For today’s show, we return to discussing the exciting new Cellanome platform. Joining Theral are Pier Federico Gherardini, VP of Computational Biology at Cellanome, and Matthew Spitzer, Associate Professor at University of California, San Francisco, whose lab is using Cellanome’s CellCage technology to study immune cells in dynamic, interactive contexts.
0:00 From static snapshots to observing cell function in real time
4:45 Pairing phenotype with function like we never could before
7:30 Can see cell-cell interaction
19:40 Early applications
Rather than relying on static single-cell snapshots, the Cellanome platform enables longitudinal observation of live cells—tracking division, interaction, and function over time—before pairing those behaviors with transcriptomic and molecular readouts. As Gherardini explains, “This creates essentially a new data type where you observe cells over time… and then you can pair all of that functional information with the molecular readouts that you get from sequencing.”

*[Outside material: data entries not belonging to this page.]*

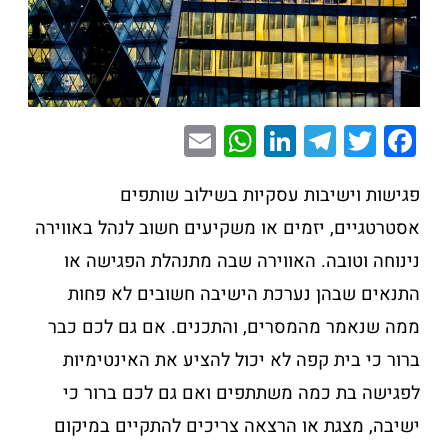
E
W
Li
T
T
F
m
h
n
el
wi
a
ai
at
k
e
tt
c
פגישות וישיבות עסקיות בשילוב שותפים
l
s
e
gr
er
e
אסטרטגיים, יזמים או משקיעים חשוב לנהל באווירה
A
dI
a
b
נינוחה וטובה. האווירה שבה מתנהלת הפגישה או
p
n
m
o
התנאים שבהן נערכת הישיבה חשובים לא פחות
p
o
ממה שנאמר מהמסרים, והתכנים. אם גם לכם כבר
k
ברור כי בית קפה לא יכול להציע את האינטימיות
לפגישה בת כמה משתתפים ואם גם לכם ברור כי
ישיבה, מצגת או הרצאה צריכים להתקיים במיקום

For Spitzer, that shift fundamentally changes what can be known. Traditional approaches often force scientists to infer function indirectly, correlating phenotype measured in one experiment with behavior measured in another. With CellCage, his lab can finally measure both in the same individual cell.
“Now we have measured the function of the cell and the phenotype for the same exact individual cell,” Spitzer says, “and this allows us to really understand how those core characteristics are linked in a much more detailed way.”
For Spitzer, a major advance comes from observing cell–cell interactions as they unfold. Where previous methods could show proximity in a tissue section, they could not reveal outcomes. Using Cellanome, Spitzer’s team can now watch whether a T cell activated by a dendritic cell actually proliferates, produces effector molecules, or kills a tumor cell—and then trace those outcomes back to specific molecular programs. This has already revealed surprising heterogeneity within supposedly uniform cell populations, identifying rare but highly potent immune cells that would have been invisible in bulk assays.
Looking ahead, both guests see immediate applications in cell therapy development, target discovery, and functional CRISPR screening—areas where measuring what cells actually do matters more than what they merely express. We close with a sense that cell biology is entering a new phase—one where function, interaction, and time are no longer inferred, but directly observed, measured, and modeled.